- The Pensions Regulator has asked trustees responsible for funds that use Capita as an administrator to assess whether clients' data is at risk.
- After the hack in March, information apparently containing Capita data began to circulate on the dark web.
Hundreds of pension funds have been asked to check whether data was stolen by cybercriminals during a major hack of the UK's largest outsourcer.
The Pensions Regulator has asked trustees responsible for funds that use Capita as an administrator to assess whether clients' data is at risk.
After the hack in March, information apparently containing Capita data began to circulate on the dark web.
They included home addresses and passport images.
The pensions watchdog said on Sunday that it had written to the hundreds of pension funds that employ Capita to administer their payment systems.
The letter, first reported by the Sunday Times, urged funds to "determine whether there is a risk to their scheme's data" and tried to establish whether they are in touch with the company.
A spokesman for the Pensions Regulator added: "We take IT security and the risk of cyber attacks extremely seriously." Capita's systems administer pensions of more than four million savers on behalf of 450 organisations, including Royal Mail and Axa.

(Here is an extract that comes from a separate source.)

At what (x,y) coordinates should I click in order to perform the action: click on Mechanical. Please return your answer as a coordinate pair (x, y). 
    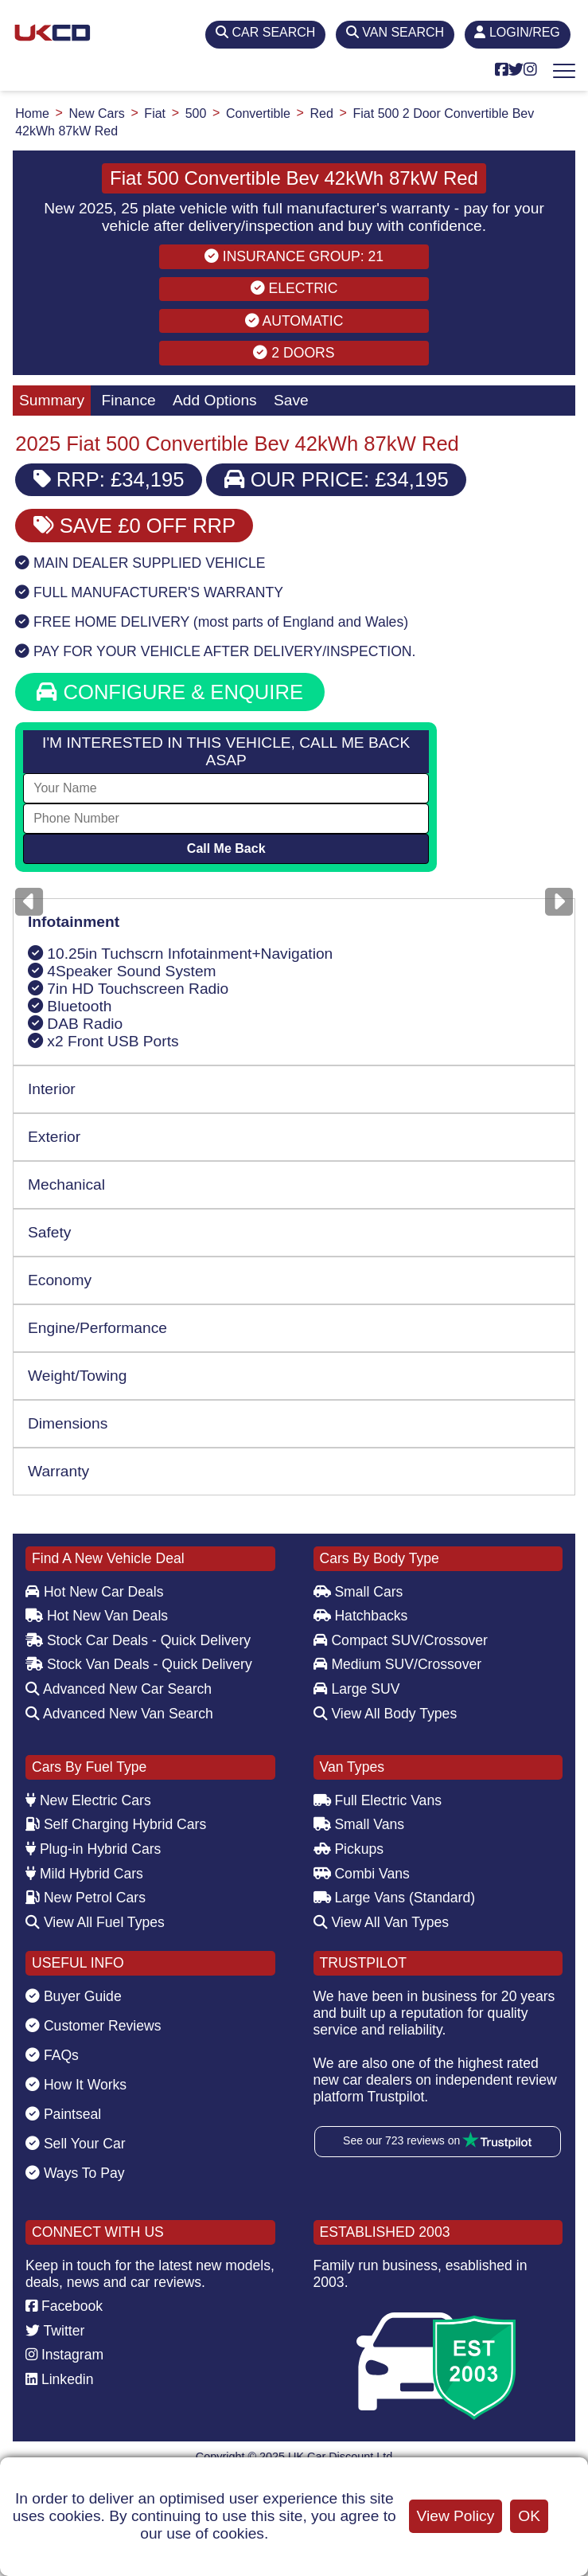
    Looking at the image, I should click on (66, 1184).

It said that only a small number of its computer servers were compromised during the cyber-attack.
In a statement, it added that it has also been in regular contact with authorities since the hack and that it will update them on the investigation as it progresses.
Capita is also one of the government's biggest suppliers - it provides IT services among its businesses, which include running the London congestion charging zone, collecting the BBC licence fee and overseeing training for the Royal Navy.
It is also a leading pension adviser in the UK, providing consulting services to 150 pension schemes.